Я только хуже заревела.
— И сверху дождь, и под плащом дождь, — весело сказал этот красивый голос… -
И если ты будешь так реветь, я вытру тебе слезы платком, — пригрозил он. — Не бойся, я ничего не слышал…
— Ага, — шмыгнула носом я. — Разве что глух на два уха…
Но, испугавшись угрозы, слегка затихла, оставив рев и только всхлипывая…
И потихоньку снова задремала, во сне незаметно крепко обхватив его за шею и лишь иногда пуская слезу… Для порядка… Чтоб он не очень задавался и успокаивался…
Я то снова встревожено и напряженно просыпалась, слушала стук его сердца, вдыхая его запах кожи и волос и еще каких то трав, то, утешаемая его голосом, дрожа, снова погружалась в странную, охватившую меня, непривычную мне полудрему и слабость. Я прижималась к нему, как к опоре и защите… И мне почему-то казалось, что так начинается наше счастье…
Только, мне кажется, что мы дошли что-то очень быстро… Четыре часа — так мало!!!
Но как ни длится счастье, оно кончается. Мы, наконец, вышли из леса… И, судя по всему, уже попали в дом… И меня осторожно поставили на ноги. Как пугливая птица, я осторожно оглянулась, не решаясь выпустить из рук своего спасителя и грозясь снова заплакать.
— Ну-ну, — добродушно сказал он, — если вы собираетесь опять меня заплакать, то я, пожалуй, надену лучшую рубаху. Смелее! — приободрил он меня.
Я крепко стала на землю, все так же держа одной рукой его на всякий случай за шею, внимательно осматриваясь, не грозит ли мне из темных углов невинных уютных стен этого крошечного замка, какая-либо страшная опасность…
Людей я совершенно почему-то не боялась. Выросшая в таком месте, где абсолютная честь и уважение к женщине были таким же незыблемым законом природы, как ежедневный восход солнца, я скорей бы поверила в то, что мир обрушился, чем в плохое отношение взрослого. В моем мире женщина или девушка, идя через темный лес, увидев ночью незнакомого мужчину, доверчиво догоняла его, радуясь, что не будет идти одна и не будет так страшно. Мужчина, рыцарь, всегда охранит от диких зверей и прочих опасностей. Чисто мифических, честно говоря. Почитание женщины и чести, утверждение святости любви и священного таинства брака, охраняли женщин лучше десятка наемных телохранителей. Ибо не существовало доступных женщин, этого дьявольского проявления, а значит и самой возможности для распущенности и проявления блуда. При этом распущенность мужчины была бесчестием. Грязные мысли были позором, подлость и грязь — подлостью и грязью, а не донжуанством. Уже то, что он на это способен отталкивало от него людей похуже копошащихся паразитов и резкого отвратительного запаха. Нечистоплотность в отношениях с женщиной граничит с подлостью. У нас так называемый "разврат" был тем, чем он и являлся — бесчестием и неблагородством, полной деградацией до самого грубого скотства, вещью, совершенно невозможной для мужчины. Противоестественной и позорной.

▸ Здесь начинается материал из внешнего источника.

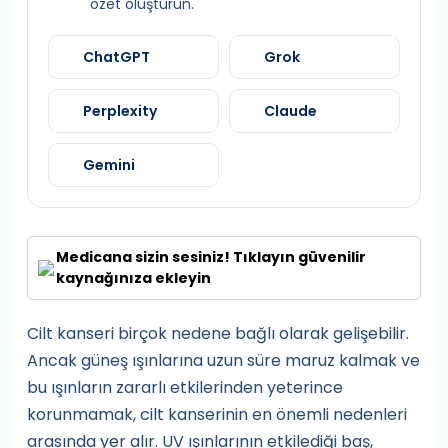
özet oluşturun.
ChatGPT
Grok
Perplexity
Claude
Gemini
Medicana sizin sesiniz! Tıklayın güvenilir
kaynağınıza ekleyin
Cilt kanseri birçok nedene bağlı olarak gelişebilir.
Ancak güneş ışınlarına uzun süre maruz kalmak ve
bu ışınların zararlı etkilerinden yeterince
korunmamak, cilt kanserinin en önemli nedenleri
arasında yer alır. UV ışınlarının etkilediği baş,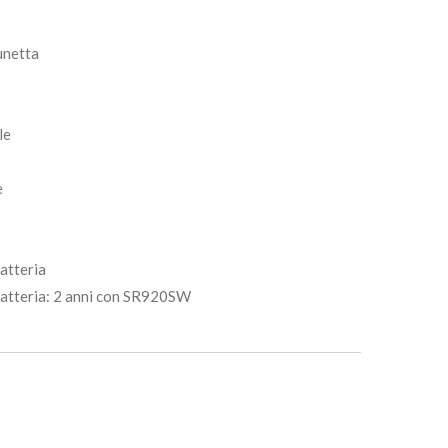
lunetta
le
e
atteria
batteria: 2 anni con SR920SW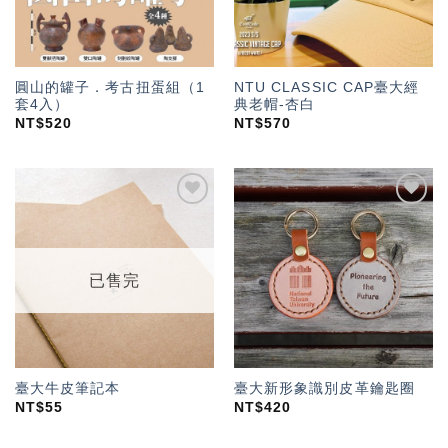
圓山的罐子．考古扭蛋組（1
NTU CLASSIC CAP臺大經
套4入）
典老帽-杏白
NT$
520
NT$
570
加入
加入
「願
「願
望輕
望輕
單」
單」
已售完
臺大牛皮筆記本
臺大新形象識別皮革鑰匙圈
NT$
55
NT$
420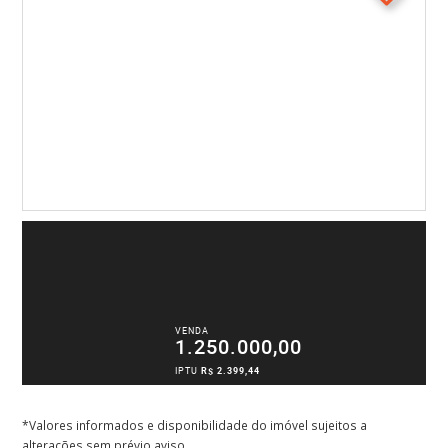
VENDA
1.250.000,00
IPTU
R$ 2.399,44
*Valores informados e disponibilidade do imóvel sujeitos a
alterações sem prévio aviso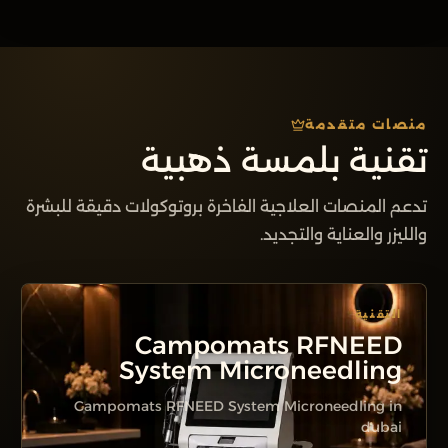
منصات متقدمة
تقنية بلمسة ذهبية
تدعم المنصات العلاجية الفاخرة بروتوكولات دقيقة للبشرة
والليزر والعناية والتجديد.
التقنية
Campomats RFNEED
System Microneedling
Campomats RFNEED System Microneedling in
dubai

Даже предположить о том, что например дядя Жэн или муж Анэ способен наедине причинить что-то девушке или женщине, являлось бы для них чудовищным оскорблением и глумом, смываемым кровью…
Одна священность понятия Любви между мужчиной и женщиной делала это просто немыслимым. Так же, как не приходило в голову нормальным людям, что в страсти есть что-то грязное. Ибо, осененная любовью, она была пламенением и возвышением тела, певучим жаром чистой энергии и пробуждением мощной силы в нас, несущей чистую радость близости и любви, человечности, настоящего блаженства и экстаза. Экстаза от каждой минуты бытия рядом с любимой.
— Ну, леди, смелее! — сказал мой избавитель, осторожно, словно чтоб не задеть меня, бывшую впереди его, открывая дверь. — А то придется всю жизнь вам быть в моих объятиях, если будете так бояться!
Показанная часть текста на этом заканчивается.